О беременности Лизы первой догадалась мать. «Как кошка», — брезгливо поджав губы, процедила она и заперла дочь в комнате. Лиза была настолько потрясена новостью, что так и просидела весь день в оцепенении возле кровати. Лишь поздним вечером снова звякнул ключ в замочной скважине. Мать смотрела на нее молча, стоя в проеме черным истуканом.

— Ты дура, — сказала она ей ровно и спокойно. — Я потратила годы, чтобы устроить твою судьбу.

Только теперь Лиза залилась слезами, бросилась на колени и попыталась поймать руку матери. Пожалуй, ей нужно было бы отравиться, пока правда о ее положении не выплыла наружу, но расстаться с жизнью было выше ее сил. И не потому, что она отчаянно боялась смерти, а потому, что для таких людей не честь, а жизнь, пусть самая ничтожная, единственное, что имеет цену.

Мать легонько стукнула ее тыльной стороной ладони по щеке, но не отняла руку, которую Лиза тут же поймала и принялась покрывать горячими поцелуями, перемешанными со слезами.

— Ты выйдешь за Ивана.

Лиза подняла заплаканное лицо.

— Но как?!

— Выйдешь.

Они выехали в Германию через три месяца. Мать отправила назад всех слуг и наняла немок, убедившись предварительно, что они не понимают по-русски ни единого слова. Визит Курбатским они нанесли через неделю. Елена Карловна пожаловалась княгине, что не на шутку разболелась и отправляется с дочерью на воды. Вдова была бледнее обычного благодаря толстому слою пудры и время от времени, прикладывая руку к правому боку, покусывала нижнюю губу. Княгиня заволновалась — надежность будущности любимого внука пошатнулась.

Пока Елена Карловна обрисовывала княгине симптомы своей болезни, Лиза и Иван сидели поодаль и не спускали друг с друга глаз. Лиза — потому что ей так было велено. А Иван — потому что не мог отвлечься от волнующего, распирающего платье Лизонькиного бюста, так сказочно округлившегося за то время, что они не видались, и ходуном ходившего теперь вверх-вниз, вверх-вниз… Он отнес причину ее волнения на свой счет, тогда как Лизе просто-напросто было ужасно тяжело дышать, из-за того что перед выездом мать собственноручно туго затянула в корсет и ее расплывшуюся талию, и торчащий маленький живот.

Следующий день они провели в театре. Еще один день в парке на набережной. А четвертый день принес долгожданное сватовство. По этому поводу распили бутылочку лучшего бургундского и составили объявление о помолвке, тут же отправленное в Петербург. Свадьба откладывалась до выздоровления Елены Карловны, и княгиня решила вернуться в столицу, дабы заняться приготовлениями дома на Фонтанке, который собиралась преподнести Ванечке и Лизе в качестве свадебного подарка.

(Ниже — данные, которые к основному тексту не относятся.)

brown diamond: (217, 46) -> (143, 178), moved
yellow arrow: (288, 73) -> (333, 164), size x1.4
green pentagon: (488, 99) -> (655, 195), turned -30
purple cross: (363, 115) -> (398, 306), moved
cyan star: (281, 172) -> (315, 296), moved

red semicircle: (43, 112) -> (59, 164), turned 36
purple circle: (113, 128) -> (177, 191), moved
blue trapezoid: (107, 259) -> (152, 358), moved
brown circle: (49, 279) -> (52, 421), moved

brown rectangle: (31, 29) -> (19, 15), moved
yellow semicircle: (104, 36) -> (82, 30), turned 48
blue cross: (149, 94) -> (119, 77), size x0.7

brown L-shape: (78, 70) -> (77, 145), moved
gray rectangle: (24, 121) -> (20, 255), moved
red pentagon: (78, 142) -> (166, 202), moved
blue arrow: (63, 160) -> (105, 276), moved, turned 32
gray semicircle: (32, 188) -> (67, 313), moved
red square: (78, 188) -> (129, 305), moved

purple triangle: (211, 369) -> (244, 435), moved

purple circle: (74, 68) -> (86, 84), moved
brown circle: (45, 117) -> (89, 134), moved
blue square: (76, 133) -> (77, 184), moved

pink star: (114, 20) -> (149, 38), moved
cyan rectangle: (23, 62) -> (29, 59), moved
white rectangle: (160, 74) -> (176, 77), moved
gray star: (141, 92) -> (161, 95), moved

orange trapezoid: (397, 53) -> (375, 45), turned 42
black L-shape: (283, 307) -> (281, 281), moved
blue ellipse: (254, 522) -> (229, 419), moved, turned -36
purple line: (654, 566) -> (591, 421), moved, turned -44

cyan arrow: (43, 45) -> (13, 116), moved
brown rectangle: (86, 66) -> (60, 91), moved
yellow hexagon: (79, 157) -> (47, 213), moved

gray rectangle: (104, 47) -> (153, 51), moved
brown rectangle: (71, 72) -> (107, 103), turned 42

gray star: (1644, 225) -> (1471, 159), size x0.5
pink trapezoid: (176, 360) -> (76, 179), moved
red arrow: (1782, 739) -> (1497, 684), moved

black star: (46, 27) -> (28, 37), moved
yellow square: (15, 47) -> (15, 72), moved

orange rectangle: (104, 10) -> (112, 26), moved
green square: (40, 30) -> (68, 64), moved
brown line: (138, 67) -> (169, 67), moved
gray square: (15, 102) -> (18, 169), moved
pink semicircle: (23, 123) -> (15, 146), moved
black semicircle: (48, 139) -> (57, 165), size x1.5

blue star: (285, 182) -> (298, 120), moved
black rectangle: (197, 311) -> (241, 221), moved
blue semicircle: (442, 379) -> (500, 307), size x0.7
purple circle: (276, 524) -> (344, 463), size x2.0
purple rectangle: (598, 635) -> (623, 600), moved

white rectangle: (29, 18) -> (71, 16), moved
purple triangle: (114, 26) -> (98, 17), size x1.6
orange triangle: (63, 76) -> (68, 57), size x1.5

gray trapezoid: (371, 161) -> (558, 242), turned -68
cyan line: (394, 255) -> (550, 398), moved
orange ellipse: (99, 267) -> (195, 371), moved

После отъезда Курбатских Елена Карловна и Лиза в самых скромных своих нарядах сели в карету и целый день тряслись по проселочным дорогам, не сделав ни одной остановки. Матери не хотелось, чтобы в ее планы ненароком вмешалась какая-нибудь нелепая случайность. Мало ли кого из петербургских знакомых может занести сюда? Ей было достаточно той нелепой случайности, которой огорошила ее Лиза.

Маленький православный монастырь, ставший их приютом в последующие четыре месяца, затерялся в лесу, и, пожалуй, мало кто даже из жителей округи знал о его существовании. Распорядок дня и беспрестанные молебны, в которых временные постояльцы вынуждены были принимать участие, приводили Лизу в отчаяние. За несколько месяцев, проведенных в лесу, она пришла к убеждению, что хуже смерти может быть только монастырь.

Девочка родилась раньше срока, в Крещение, и крик ее слился с завываниями ветра за окном. Измученная долгими и тяжелыми родами, Лиза тут же уснула. Единственный взгляд, брошенный ею на окровавленное маленькое тельце, ставшее причиной многочисленных ее тягот и чуть не испортившее ей будущность, был первым и последним взглядом, которым она наградила свое родное дитя. Утром мать, явившись к ней узнать о самочувствии, застала ее бодрой, на ногах, хлопочущей рядом с сундуками. «Едем?» — радостно спросила Лиза, и глаза ее впервые за долгое время полыхнули надеждой и радостью. «Едем», — ровно ответила мать.